** Extracted records follows **
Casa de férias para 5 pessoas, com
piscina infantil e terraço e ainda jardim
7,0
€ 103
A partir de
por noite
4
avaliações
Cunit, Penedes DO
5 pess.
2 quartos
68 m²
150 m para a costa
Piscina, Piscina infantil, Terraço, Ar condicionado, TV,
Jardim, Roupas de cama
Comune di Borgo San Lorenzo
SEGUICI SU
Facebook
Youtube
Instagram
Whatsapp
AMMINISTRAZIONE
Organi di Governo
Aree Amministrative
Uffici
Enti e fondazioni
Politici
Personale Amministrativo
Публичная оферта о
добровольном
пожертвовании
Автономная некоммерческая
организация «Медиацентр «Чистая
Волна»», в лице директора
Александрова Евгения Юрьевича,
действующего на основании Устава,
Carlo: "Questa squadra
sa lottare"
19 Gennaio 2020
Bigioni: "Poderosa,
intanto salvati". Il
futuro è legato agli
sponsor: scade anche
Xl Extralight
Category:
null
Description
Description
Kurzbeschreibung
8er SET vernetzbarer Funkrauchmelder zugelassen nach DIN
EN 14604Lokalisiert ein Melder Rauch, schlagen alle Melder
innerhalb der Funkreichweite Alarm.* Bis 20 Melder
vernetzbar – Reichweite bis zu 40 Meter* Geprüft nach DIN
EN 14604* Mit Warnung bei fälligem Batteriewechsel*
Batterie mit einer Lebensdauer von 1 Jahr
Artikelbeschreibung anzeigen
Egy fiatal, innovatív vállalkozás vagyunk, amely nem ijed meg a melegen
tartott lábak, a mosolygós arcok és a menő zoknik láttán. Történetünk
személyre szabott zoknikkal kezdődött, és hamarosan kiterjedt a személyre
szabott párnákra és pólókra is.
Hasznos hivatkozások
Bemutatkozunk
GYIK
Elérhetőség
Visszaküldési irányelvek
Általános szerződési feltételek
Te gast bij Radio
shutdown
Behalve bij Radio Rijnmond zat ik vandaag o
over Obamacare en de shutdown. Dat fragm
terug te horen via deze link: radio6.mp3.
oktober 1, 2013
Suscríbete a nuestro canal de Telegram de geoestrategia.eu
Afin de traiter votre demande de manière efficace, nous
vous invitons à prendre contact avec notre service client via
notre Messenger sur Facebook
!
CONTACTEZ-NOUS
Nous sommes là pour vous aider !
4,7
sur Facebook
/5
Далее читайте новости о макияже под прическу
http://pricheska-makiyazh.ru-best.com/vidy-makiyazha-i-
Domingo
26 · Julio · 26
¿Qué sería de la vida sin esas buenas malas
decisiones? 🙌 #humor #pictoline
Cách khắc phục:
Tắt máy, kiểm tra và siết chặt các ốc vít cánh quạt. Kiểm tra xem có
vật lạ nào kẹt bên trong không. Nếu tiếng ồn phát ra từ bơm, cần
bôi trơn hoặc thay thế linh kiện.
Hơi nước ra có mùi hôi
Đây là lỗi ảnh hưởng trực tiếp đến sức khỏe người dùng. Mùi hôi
** End of Extracted records **
What the task asks:
Could you retype all of the records above exactly as they appear?

Your response:
Casa de férias para 5 pessoas, com
piscina infantil e terraço e ainda jardim
7,0
€ 103
A partir de
por noite
4
avaliações
Cunit, Penedes DO
5 pess.
2 quartos
68 m²
150 m para a costa
Piscina, Piscina infantil, Terraço, Ar condicionado, TV,
Jardim, Roupas de cama
Comune di Borgo San Lorenzo
SEGUICI SU
Facebook
Youtube
Instagram
Whatsapp
AMMINISTRAZIONE
Organi di Governo
Aree Amministrative
Uffici
Enti e fondazioni
Politici
Personale Amministrativo
Публичная оферта о
добровольном
пожертвовании
Автономная некоммерческая
организация «Медиацентр «Чистая
Волна»», в лице директора
Александрова Евгения Юрьевича,
действующего на основании Устава,
Carlo: "Questa squadra
sa lottare"
19 Gennaio 2020
Bigioni: "Poderosa,
intanto salvati". Il
futuro è legato agli
sponsor: scade anche
Xl Extralight
Category:
null
Description
Description
Kurzbeschreibung
8er SET vernetzbarer Funkrauchmelder zugelassen nach DIN
EN 14604Lokalisiert ein Melder Rauch, schlagen alle Melder
innerhalb der Funkreichweite Alarm.* Bis 20 Melder
vernetzbar – Reichweite bis zu 40 Meter* Geprüft nach DIN
EN 14604* Mit Warnung bei fälligem Batteriewechsel*
Batterie mit einer Lebensdauer von 1 Jahr
Artikelbeschreibung anzeigen
Egy fiatal, innovatív vállalkozás vagyunk, amely nem ijed meg a melegen
tartott lábak, a mosolygós arcok és a menő zoknik láttán. Történetünk
személyre szabott zoknikkal kezdődött, és hamarosan kiterjedt a személyre
szabott párnákra és pólókra is.
Hasznos hivatkozások
Bemutatkozunk
GYIK
Elérhetőség
Visszaküldési irányelvek
Általános szerződési feltételek
Te gast bij Radio
shutdown
Behalve bij Radio Rijnmond zat ik vandaag o
over Obamacare en de shutdown. Dat fragm
terug te horen via deze link: radio6.mp3.
oktober 1, 2013
Suscríbete a nuestro canal de Telegram de geoestrategia.eu
Afin de traiter votre demande de manière efficace, nous
vous invitons à prendre contact avec notre service client via
notre Messenger sur Facebook
!
CONTACTEZ-NOUS
Nous sommes là pour vous aider !
4,7
sur Facebook
/5
Далее читайте новости о макияже под прическу
http://pricheska-makiyazh.ru-best.com/vidy-makiyazha-i-
Domingo
26 · Julio · 26
¿Qué sería de la vida sin esas buenas malas
decisiones? 🙌 #humor #pictoline
Cách khắc phục:
Tắt máy, kiểm tra và siết chặt các ốc vít cánh quạt. Kiểm tra xem có
vật lạ nào kẹt bên trong không. Nếu tiếng ồn phát ra từ bơm, cần
bôi trơn hoặc thay thế linh kiện.
Hơi nước ra có mùi hôi
Đây là lỗi ảnh hưởng trực tiếp đến sức khỏe người dùng. Mùi hôi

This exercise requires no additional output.